Notablist retrospective

Notablist was an email newsletter search engine used by sales teams in the email marketing industry for lead generation and qualification. The system indexed hundreds of millions of email newsletters in order to provide web-based dashboards with insight into the technology use and sending practices of hundreds of thousands of email senders.

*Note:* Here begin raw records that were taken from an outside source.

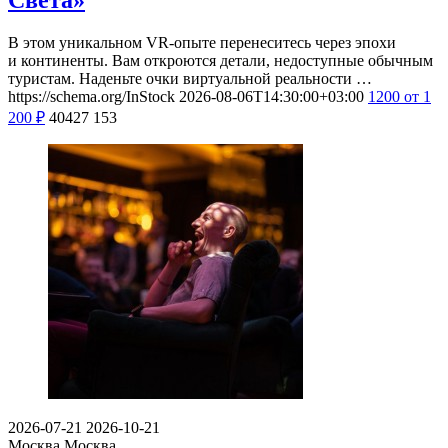
В этом уникальном VR-опыте перенеситесь через эпохи
и континенты. Вам откроются детали, недоступные обычным
туристам. Наденьте очки виртуальной реальности …
https://schema.org/InStock
2026-08-06T14:30:00+03:00
1200
от 1
200
₽
40427
153
2026-07-21
2026-10-21
Москва
Москва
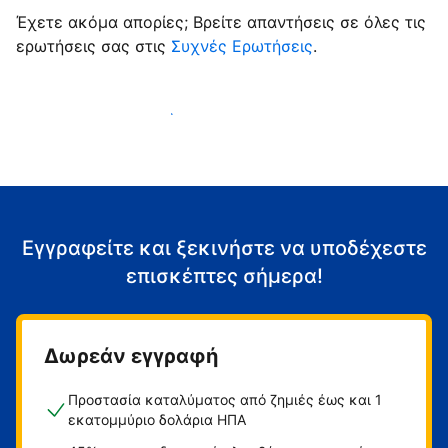
Έχετε ακόμα απορίες; Βρείτε απαντήσεις σε όλες τις
ερωτήσεις σας στις
Συχνές Ερωτήσεις
.
Αρχίστε να υποδέχεστε επισκέπτες
Εγγραφείτε και ξεκινήστε να υποδέχεστε
επισκέπτες σήμερα!
Δωρεάν εγγραφή
Προστασία καταλύματος από ζημιές έως και 1
εκατομμύριο δολάρια ΗΠΑ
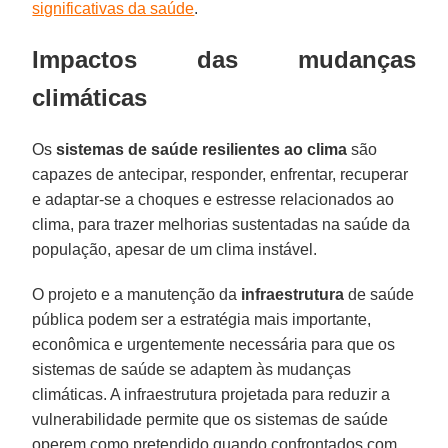
significativas da saúde
.
Impactos das mudanças
climáticas
Os
sistemas de saúde
resilientes ao clima
são
capazes de antecipar, responder, enfrentar, recuperar
e adaptar-se a choques e estresse relacionados ao
clima, para trazer melhorias sustentadas na saúde da
população, apesar de um clima instável.
O projeto e a manutenção da
infraestrutura
de saúde
pública podem ser a estratégia mais importante,
econômica e urgentemente necessária para que os
sistemas de saúde se adaptem às mudanças
climáticas. A infraestrutura projetada para reduzir a
vulnerabilidade permite que os sistemas de saúde
operem como pretendido quando confrontados com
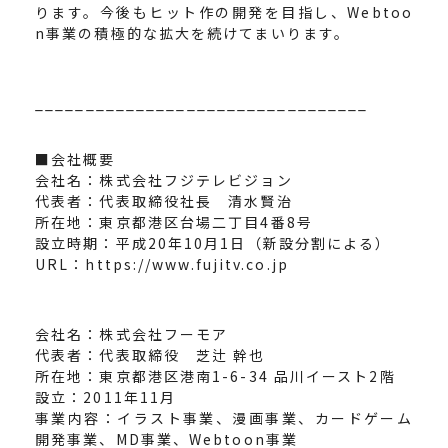
ります。今後もヒット作の開発を目指し、Webtoo
n事業の積極的な拡大を続けてまいります。
_________________________________
■会社概要
会社名：株式会社フジテレビジョン
代表者：代表取締役社長 清水賢治
所在地：東京都港区台場二丁目4番8号
設立時期：平成20年10月1日（新設分割による）
URL：
https://www.fujitv.co.jp
会社名：株式会社フーモア
代表者：代表取締役 芝辻 幹也
所在地：東京都港区港南1-6-34 品川イースト2階
設立：2011年11月
事業内容：イラスト事業、漫画事業、カードゲーム
開発事業、MD事業、Webtoon事業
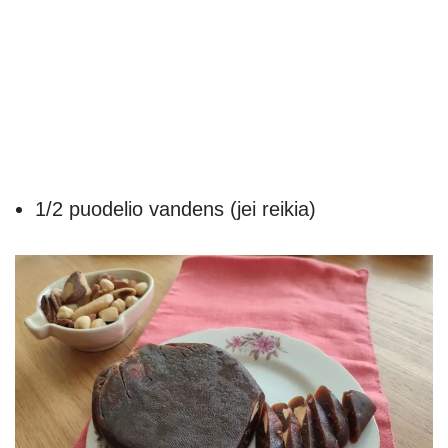
1/2 puodelio vandens (jei reikia)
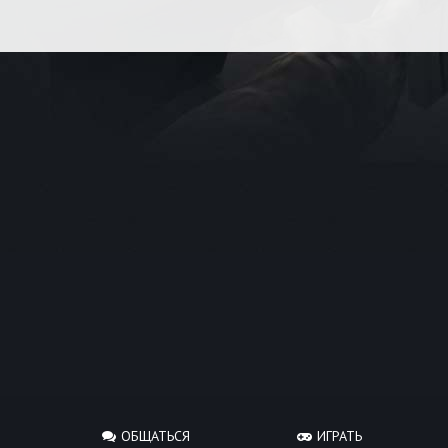
ОБЩАТЬСЯ
ИГРАТЬ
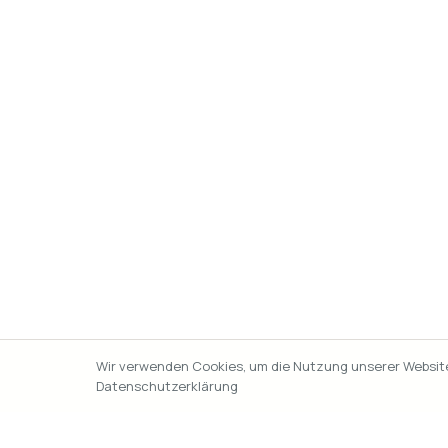
Wir verwenden Cookies, um die Nutzung unserer Website 
Datenschutzerklärung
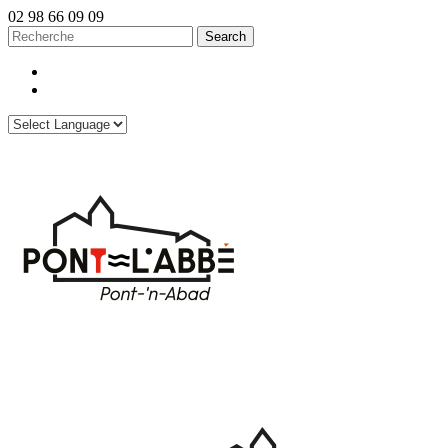
02 98 66 09 09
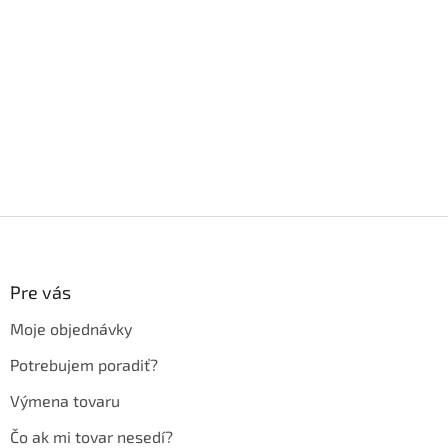
Z
á
p
ä
Pre vás
t
Moje objednávky
i
e
Potrebujem poradiť?
Výmena tovaru
Čo ak mi tovar nesedí?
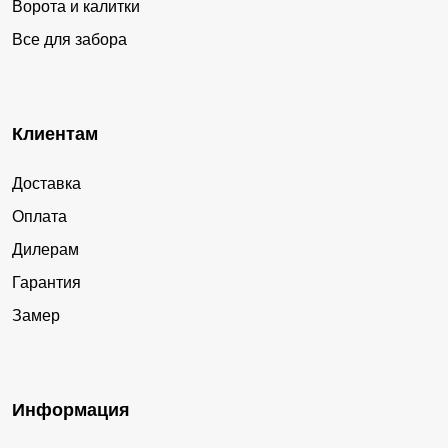
Ворота и калитки
Все для забора
Клиентам
Доставка
Оплата
Дилерам
Гарантия
Замер
Информация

Notablist evolved from Mike Johnston’s idea of collecting email newsletters and seeing what value could be derived from analyzing them. Other companies had tried to do this before we did, but never at scale. That required a way of crawling the web / Common Crawl, identifying email newsletter signup forms, submitting them, opting in to subscriptions, and processing newsletters that came in. The latter involved numerous steps:

  • DKIM and SPF verification
  • spam checking
  • storing SMTP transaction metadata such as IPs
  • storing the raw RFC 822 email
  • indexing newsletter contents (text, HTML) for full-text search
  • archiving images referenced by HTML img tags
  • rendering and screenshotting versions of the newsletter as they would appear in Google Mail or another email client
  • tracking changes in sender metadata, such as reverse DNS lookups, whois records, Alexa, Quantcast, and Majestic Million ranks, and Clearbit profiles
  • analyzing email headers and bodies for technology “fingerprints”
  • triggering real-time and digest email and Slack alerts for end users

Mike developed an initial prototype of the Notablist system in 2013 using Python for the backend, MongoDB to store newsletters and metadata, Elasticsearch for full-text indexing, and Backbone.js for the user interface. I joined the company in 2014 and worked on it for sweat equity while I paid the bills with other projects. Jim Pavoldi joined later to help with sales and marketing. We never sought external funding, but paid operating expenses and occasionally ourselves from revenue. In 2022 Notablist’s assets, primarily the code and accumulated data, were acquired by an established company in the email marketing space.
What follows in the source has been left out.